Is the Riemann sphere anything more than a simple visual tool to help students understand the complex planes, or the behavior of complex valued functions at infinity, limit points etc?
Or is there a practical use in calculations of complex valued functions using the topology or geometry of the the sphere itself?
The Riemann sphere is an essential object, and is certainly no mere didactic tool. For one thing the Riemann sphere can be given the structure of a complex manifold by using the maps $z \to z, z \to 1/z$ as charts from $\mathbb{C} \to S^2$. Then meromorphic functions on a domain $\Omega$ are simply the functions $f: \Omega \to S^2$ that are complex differentiable with respect to this structure.
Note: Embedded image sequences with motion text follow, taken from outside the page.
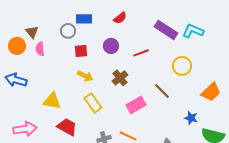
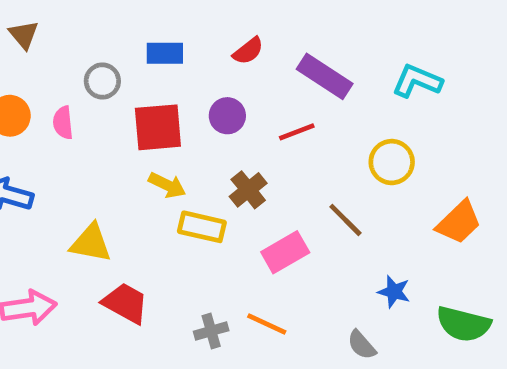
purple rectangle: (166, 30) -> (325, 76), moved
gray circle: (68, 31) -> (102, 81), moved
brown triangle: (32, 32) -> (24, 35), moved
red square: (81, 51) -> (158, 127), size x1.6
yellow rectangle: (93, 103) -> (202, 227), moved, turned -42
blue star: (191, 118) -> (394, 292), moved

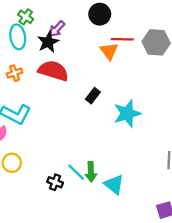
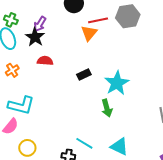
orange triangle: (109, 51) -> (89, 33), turned 30
red semicircle: (53, 71) -> (45, 61), size x0.6
black rectangle: (93, 96) -> (84, 74), turned 40
green arrow: (91, 172) -> (107, 108), moved

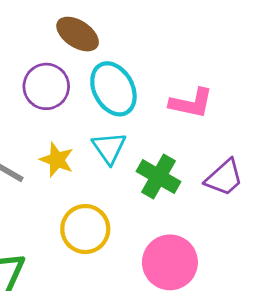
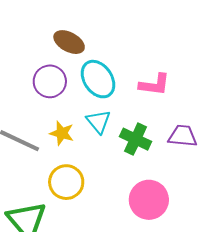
purple trapezoid: (224, 178) -> (183, 136), turned -128
yellow circle: (85, 229) -> (66, 182), moved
Another example of a use of the properties of the riemann sphere is the following: take a map $f: \mathbb{C} \to \mathbb{C}$ that is bounded and holomorphic. Because $f$ is bounded, we can include $\mathbb{C} \to S^2$ by $z \to z$ and miss only $\infty$. But because $f$ is bounded we know that the singularity at $\infty$ is removable, and so obviously (alternatively by what is sometimes called "Riemann's Removable Singularities theorem") we can define $f$ at $\infty$ in a way that makes the resulting function $ \hat{f}: S^2 \to \mathbb{C}$ complex differentiable. Now $S^2$ is compact and so $\hat{f}(S^2)$ is compact and thus closed, but a non-constant holomorphic map must be open, which would imply that $\hat{f}(S^2)$ is either $\mathbb{C}$, which is absurd, or $\emptyset$, also ridiculous. Thus $\hat{f}$ must be constant and thus so was $f$.
This gives a cute proof of liouville that has a bit more topological flavor than it usually does. However you'll find that, upon unpacking the statements used, the proof reveals itself to be more or less the same ideas, just packaged in a different way.